The issue facing civil litigators is not whether Connecticut recognizes a duty of dealing in good faith in insurance contracts, but rather how the courts define what constitutes bad faith on the part of an insurer when it fails to settle a claim. In Imperial Cas. & Indem. Co. v. ITT Hartford Ins. Group Foundation, Inc., 1997 WL 53320 (Conn. Super. Ct. January 31, 1997), the Connecticut Superior Court explained that “bad faith is not simply bad judgment or negligence, but rather . . . implies the conscious doing of a wrong because of dishonest purpose or moral obliquity. [I]t contemplates a state of mind affirmatively operating with furtive design or ill will." Id. at *2. A plaintiff cannot merely allege that the insurer denied his or her claim. Id. There must be evidence of a dishonest motive or intent.

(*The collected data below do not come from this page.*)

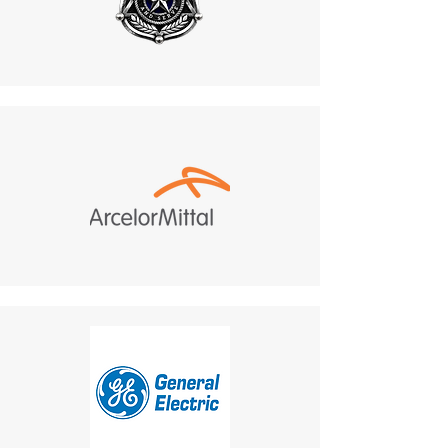
Do not return products to the
Supports design
manufacturer. All returns
modifications, including color
must be sent to:
changes and beacon light
487 Morgan Ct, Holland,
adjustments.
PA, 18966.
Aligns with project aesthetics
Customer Responsibility
:
and safety guidelines, offering
Return shipping costs are
a cohesive and visually
your responsibility and are
integrated communication
non-refundable.
solution.
If a refund is granted,
9. Additional Flashing Lamp
return shipping costs will
Benefit
:
be deducted from the
Equipped with an external
refund amount.
flashing beacon light.
Delivery Times
: The time for
Ideal for noisy or low-visibility
an exchanged product to
environments:
reach you may vary based on
Flashing Lamp
: Provides
location.
visual alerts for incoming
Shipping Disclaimer
: We
calls, enhancing safety and
cannot guarantee receipt of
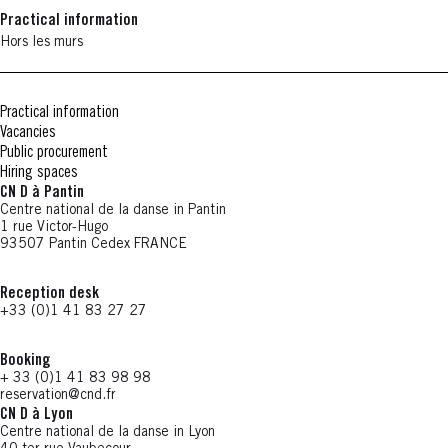
Practical information
Hors les murs
Practical information
Vacancies
Public procurement
Hiring spaces
CN D à Pantin
Centre national de la danse in Pantin
1 rue Victor-Hugo
93507 Pantin Cedex FRANCE
Reception desk
+33 (0)1 41 83 27 27
Booking
+ 33 (0)1 41 83 98 98
reservation@cnd.fr
CN D à Lyon
Centre national de la danse in Lyon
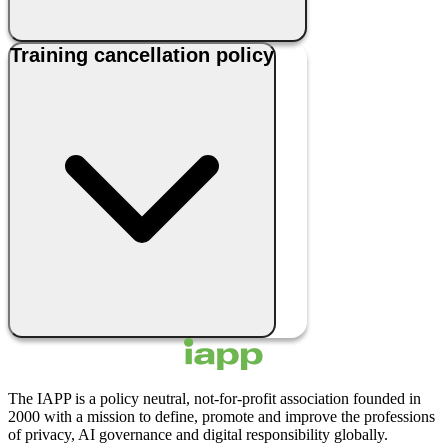
Training cancellation policy
The IAPP is a policy neutral, not-for-profit association founded in
2000 with a mission to define, promote and improve the professions
of privacy, AI governance and digital responsibility globally.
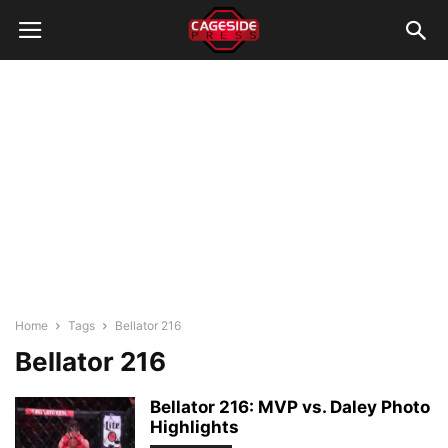
Home
Tags
Bellator 216
Bellator 216
Bellator 216: MVP vs. Daley Photo
Highlights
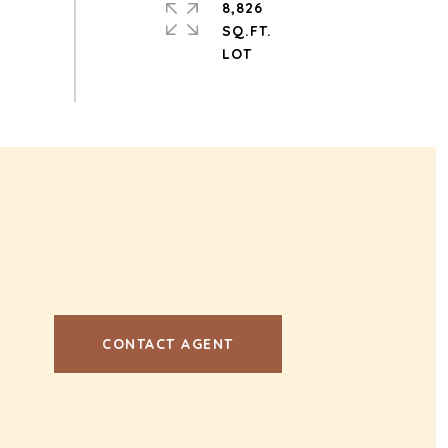
8,826
SQ.FT.
CONTACT AGENT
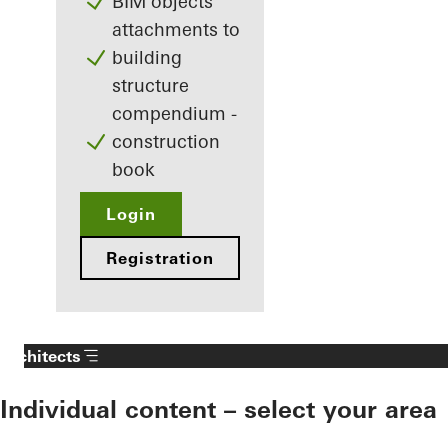
BIM objects
attachments to
building
structure
compendium -
construction
book
Login
Registration
Architects
Individual content – select your area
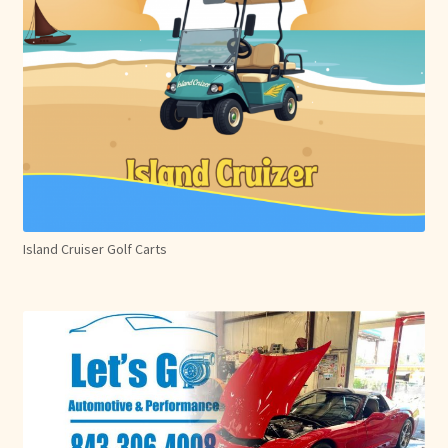
Island Cruiser Golf Carts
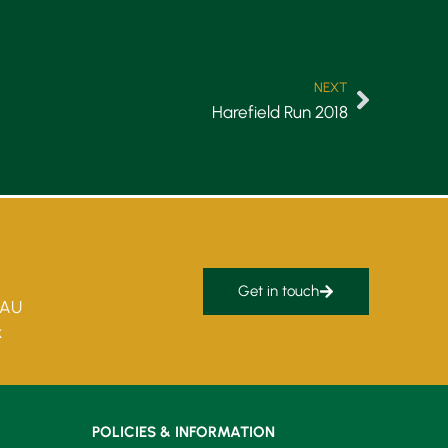
NEXT
Harefield Run 2018
Get in touch
5AU
k
POLICIES & INFORMATION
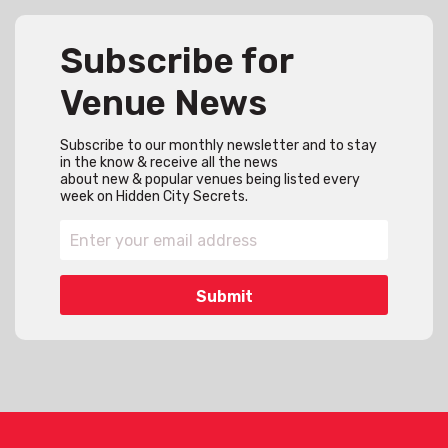
Subscribe for
Venue News
Subscribe to our monthly newsletter and to stay
in the know & receive all the news
about new & popular venues being listed every
week on Hidden City Secrets.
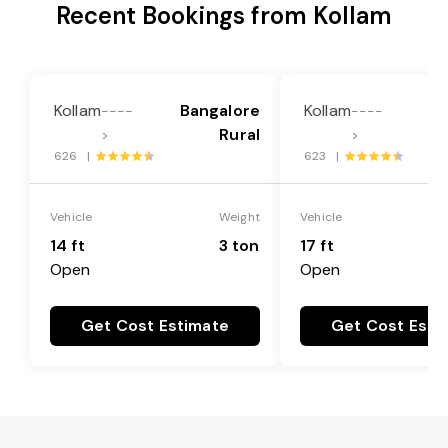
Recent Bookings from Kollam
Kollam
Bangalore
Kollam
Ba
----
----
Rural
>
>
626 |
623 |
Vehicle
Weight
Vehicle
14 ft
3 ton
17 ft
Open
Open
Get Cost Estimate
Get Cost Esti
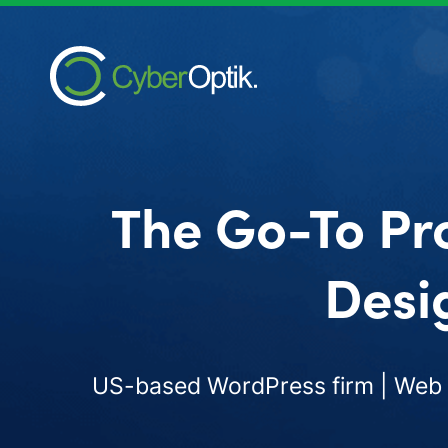
The Go-To Pr
Desi
US-based WordPress firm | Web d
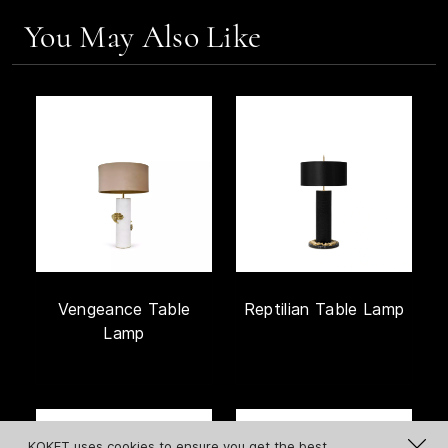
You May Also Like
Vengeance Table
Reptilian Table Lamp
Lamp
KOKET uses cookies to ensure you get the best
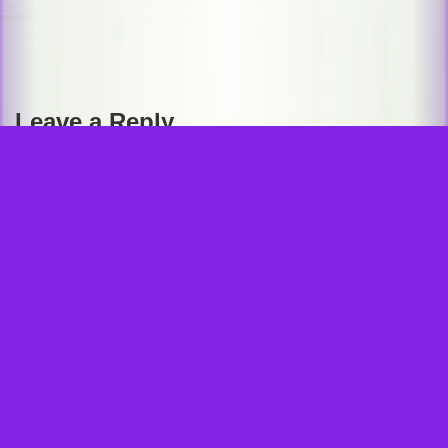
Post
navigation
GRASIN THE GRAPE GOOSE and all related elements are trademarks of and © Karleen Hammerli. © 2020 Karleen
Leave a Reply
Hammerli. All rights reserved.
Your email address will not be published.
Required fields are marked
*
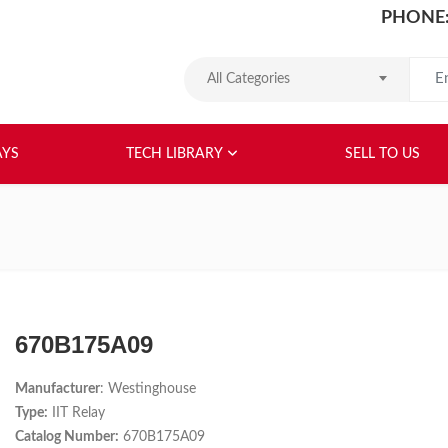
PHONE:
Search
All Categories
HOME
ABOUT US
RELAYS
TEC
AYS
TECH LIBRARY
SELL TO US
670B175A09
Manufacturer
: Westinghouse
Type:
IIT Relay
Catalog Number:
670B175A09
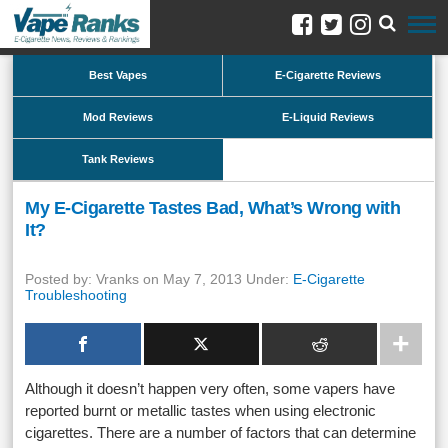
Best Vapes
E-Cigarette Reviews
Mod Reviews
E-Liquid Reviews
Tank Reviews
My E-Cigarette Tastes Bad, What’s Wrong with
It?
Posted by: Vranks on May 7, 2013 Under:
E-Cigarette
Troubleshooting
Although it doesn’t happen very often, some vapers have
reported burnt or metallic tastes when using electronic
cigarettes. There are a number of factors that can determine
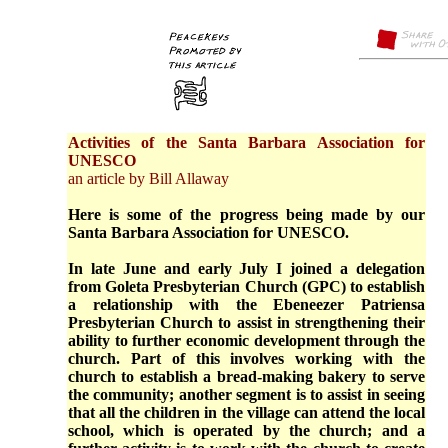
Activities of the Santa Barbara Association for
UNESCO
an article by Bill Allaway
Here is some of the progress being made by our
Santa Barbara Association for UNESCO.
In late June and early July I joined a delegation
from Goleta Presbyterian Church (GPC) to establish
a relationship with the Ebeneezer Patriensa
Presbyterian Church to assist in strengthening their
ability to further economic development through the
church. Part of this involves working with the
church to establish a bread-making bakery to serve
the community; another segment is to assist in seeing
that all the children in the village can attend the local
school, which is operated by the church; and a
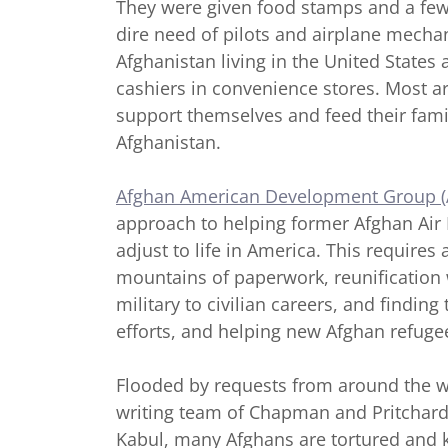
They were given food stamps and a few 
dire need of pilots and airplane mechan
Afghanistan living in the United States 
cashiers in convenience stores. Most a
support themselves and feed their famili
Afghanistan.
Afghan American Development Group 
approach to helping former Afghan Air
adjust to life in America. This require
mountains of paperwork, reunification w
military to civilian careers, and findin
efforts, and helping new Afghan refug
Flooded by requests from around the w
writing team of Chapman and Pritchard, i
Kabul, many Afghans are tortured and k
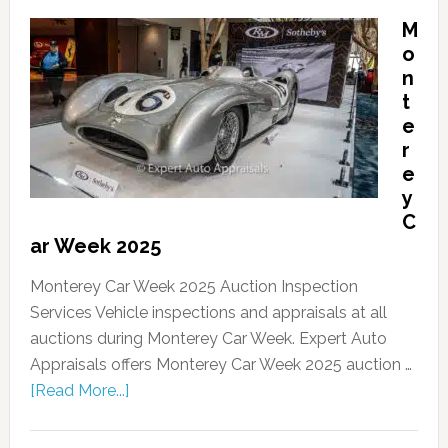
M
o
n
t
e
r
e
y
C
ar Week 2025
Monterey Car Week 2025 Auction Inspection
Services Vehicle inspections and appraisals at all
auctions during Monterey Car Week. Expert Auto
Appraisals offers Monterey Car Week 2025 auction …
[Read More...]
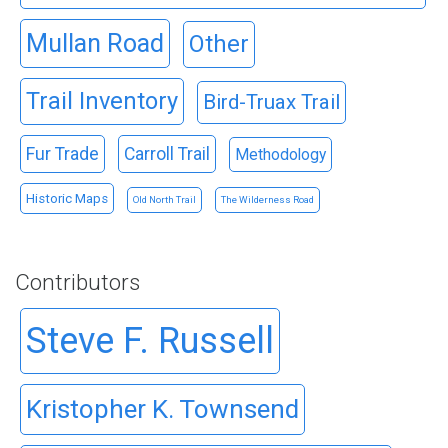
Mullan Road
Other
Trail Inventory
Bird-Truax Trail
Fur Trade
Carroll Trail
Methodology
Historic Maps
Old North Trail
The Wilderness Road
Contributors
Steve F. Russell
Kristopher K. Townsend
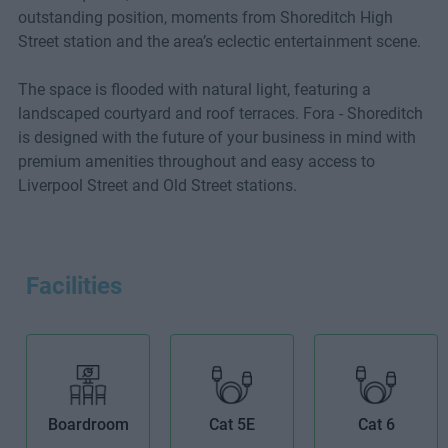
outstanding position, moments from Shoreditch High
Street station and the area’s eclectic entertainment scene.
The space is flooded with natural light, featuring a
landscaped courtyard and roof terraces. Fora - Shoreditch
is designed with the future of your business in mind with
premium amenities throughout and easy access to
Liverpool Street and Old Street stations.
Facilities
Boardroom
Cat 5E
Cat 6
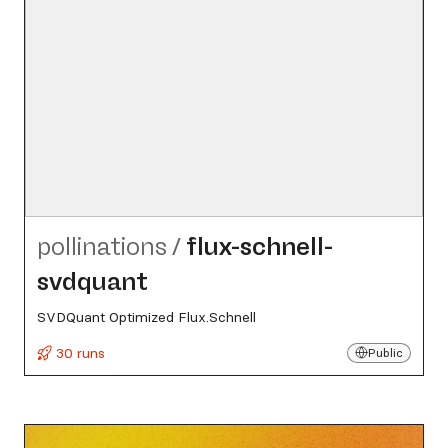
pollinations
/
flux-schnell-
svdquant
SVDQuant Optimized Flux.Schnell
30 runs
Public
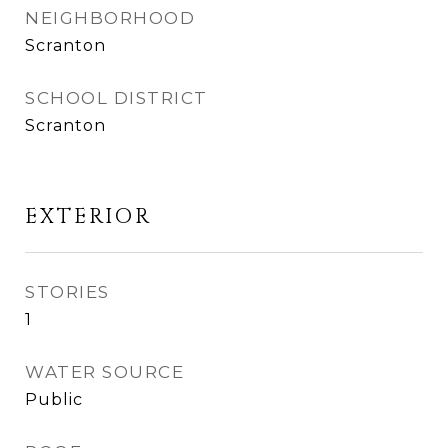
NEIGHBORHOOD
Scranton
SCHOOL DISTRICT
Scranton
EXTERIOR
STORIES
1
WATER SOURCE
Public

The United States District Court for the District of Connecticut later summarized Connecticut’s approach to bad-faith insurer claims in Altice v. Nationwide Mut. Ins. Co., 2009 WL 1474953, *2 (D. Conn. May 27, 2009). In order to state a claim for bad faith, a plaintiff must show (1) that the plaintiff and defendant were parties to a contract under which the plaintiff reasonably expected to receive certain benefits; (2) that the defendant engaged in conduct that injured the plaintiff’s right to receive some or all of those benefits; and (3) that when engaging in that conduct, the defendant was acting in bad faith. Id. The court then elaborated on the definition of bad faith given in Imperial Cas. & Indemn. Co.: “bad faith is defined as the opposite of good faith, generally implying a design to mislead or deceive another, or a neglect or refusal to fulfill some duty or some contractual obligation not prompted by an honest mistake as to one’s rights or duties." Id.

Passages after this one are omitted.